Data excerpts Block Start

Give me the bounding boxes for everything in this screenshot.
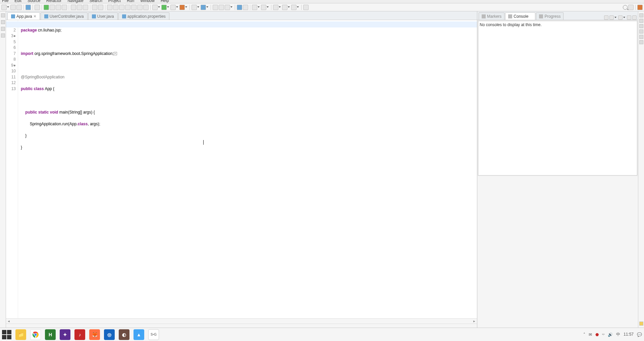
pin-console-button[interactable] (604, 15, 608, 20)
tray-mail-icon[interactable]: ✉ (589, 332, 592, 337)
taskbar-visualstudio[interactable]: ✦ (60, 329, 70, 340)
run-last-button[interactable] (179, 5, 185, 10)
taskbar-chrome[interactable] (30, 329, 41, 340)
tip-icon[interactable] (639, 322, 643, 326)
tab-user-java[interactable]: User.java (88, 12, 118, 20)
last-edit-button[interactable] (291, 5, 297, 10)
taskbar-sqlyog[interactable]: S•G (148, 329, 159, 340)
annotate-dropdown-icon[interactable] (258, 6, 260, 8)
back-history-button[interactable] (273, 5, 278, 10)
restore-view-icon[interactable] (639, 13, 643, 17)
taskbar-file-explorer[interactable]: 📁 (15, 329, 26, 340)
taskbar-hbuilder[interactable]: H (45, 329, 56, 340)
tab-markers[interactable]: Markers (479, 12, 504, 20)
step-over-button[interactable] (77, 5, 82, 10)
disconnect-button[interactable] (62, 5, 67, 10)
tray-wifi-icon[interactable]: ⌔ (602, 332, 604, 337)
coverage-dropdown-icon[interactable] (176, 6, 178, 8)
open-console-dropdown-icon[interactable] (623, 17, 625, 19)
task-list-icon[interactable] (639, 24, 643, 28)
close-icon[interactable] (34, 15, 36, 18)
taskbar-app-blue[interactable]: ◎ (104, 329, 115, 340)
start-button[interactable] (2, 330, 11, 339)
quick-access-search-icon[interactable] (623, 5, 628, 10)
open-type-button[interactable] (143, 5, 149, 10)
start-server-button[interactable] (201, 5, 206, 10)
save-all-button[interactable] (16, 5, 22, 10)
code-area[interactable]: package cn.liuhao.jsp; import org.spring… (18, 20, 477, 318)
step-into-button[interactable] (71, 5, 76, 10)
servers-icon[interactable] (1, 27, 5, 31)
menu-refactor[interactable]: Refactor (46, 0, 62, 3)
new-dropdown-icon[interactable] (7, 6, 9, 8)
new-type-button[interactable] (107, 5, 112, 10)
tray-volume-icon[interactable]: 🔊 (608, 332, 613, 337)
new-annotation-button[interactable] (137, 5, 143, 10)
perspective-debug-button[interactable] (637, 5, 643, 10)
use-step-filters-button[interactable] (98, 5, 103, 10)
menu-file[interactable]: File (1, 0, 9, 3)
minimap-icon[interactable] (639, 29, 643, 33)
build-icon[interactable] (639, 35, 643, 39)
new-dtd-button[interactable] (219, 5, 224, 10)
search-toolbar-button[interactable] (243, 5, 248, 10)
stop-button[interactable] (56, 5, 61, 10)
new-server-dropdown-icon[interactable] (197, 6, 199, 8)
web-browser-button[interactable] (237, 5, 242, 10)
tray-chevron-up-icon[interactable]: ˄ (583, 332, 585, 337)
display-console-dropdown-icon[interactable] (614, 17, 616, 19)
menu-project[interactable]: Project (108, 0, 121, 3)
perspective-java-button[interactable] (628, 5, 634, 10)
new-button[interactable] (1, 5, 7, 10)
prev-edit-dropdown-icon[interactable] (267, 6, 269, 8)
new-interface-button[interactable] (125, 5, 130, 10)
tab-app-java[interactable]: App.java (7, 12, 40, 20)
tab-application-properties[interactable]: application.properties (118, 12, 169, 20)
resume-button[interactable] (44, 5, 49, 10)
run-button[interactable] (161, 5, 167, 10)
previous-edit-button[interactable] (261, 5, 266, 10)
scroll-right-icon[interactable]: ► (472, 320, 477, 323)
menu-run[interactable]: Run (126, 0, 135, 3)
tray-clock[interactable]: 11:57 (624, 332, 634, 337)
taskbar-netease-music[interactable]: ♪ (74, 329, 85, 340)
new-server-button[interactable] (192, 5, 197, 10)
minimize-view-button[interactable] (627, 15, 631, 20)
tray-security-icon[interactable]: ⬣ (595, 332, 599, 337)
back-dropdown-icon[interactable] (279, 6, 281, 8)
run-dropdown-icon[interactable] (167, 6, 169, 8)
pause-button[interactable] (50, 5, 55, 10)
drop-to-frame-button[interactable] (92, 5, 97, 10)
restore-view-icon[interactable] (1, 13, 5, 17)
zoom-button[interactable] (35, 5, 40, 10)
coverage-button[interactable] (170, 5, 176, 10)
package-explorer-icon[interactable] (1, 20, 5, 24)
menu-navigate[interactable]: Navigate (67, 0, 84, 3)
fold-collapsed-icon[interactable]: + (114, 52, 117, 55)
new-package-button[interactable] (113, 5, 118, 10)
run-last-dropdown-icon[interactable] (185, 6, 187, 8)
toggle-button[interactable] (25, 5, 31, 10)
new-class-button[interactable] (119, 5, 124, 10)
templates-icon[interactable] (639, 40, 643, 44)
close-icon[interactable] (530, 15, 532, 18)
start-server-dropdown-icon[interactable] (206, 6, 208, 8)
debug-button[interactable] (152, 5, 158, 10)
display-console-button[interactable] (609, 15, 614, 20)
new-xml-button[interactable] (213, 5, 218, 10)
menu-window[interactable]: Window (140, 0, 155, 3)
tab-usercontroller-java[interactable]: UserController.java (41, 12, 88, 20)
menu-source[interactable]: Source (27, 0, 41, 3)
tray-ime-indicator[interactable]: 中 (616, 332, 620, 337)
debug-dropdown-icon[interactable] (158, 6, 160, 8)
new-enum-button[interactable] (131, 5, 137, 10)
scroll-left-icon[interactable]: ◄ (6, 320, 11, 323)
xsd-dropdown-icon[interactable] (230, 6, 232, 8)
forward-history-button[interactable] (282, 5, 287, 10)
save-button[interactable] (10, 5, 16, 10)
last-edit-dropdown-icon[interactable] (297, 6, 299, 8)
menu-edit[interactable]: Edit (14, 0, 22, 3)
menu-search[interactable]: Search (89, 0, 103, 3)
taskbar-photos[interactable]: ▲ (133, 329, 144, 340)
tray-notifications-icon[interactable]: 💬 (637, 332, 642, 337)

Data excerpts Block End

Requirement: If a line in the entries above includes "taskbar", count it; report the total alone.

Exercise output: 8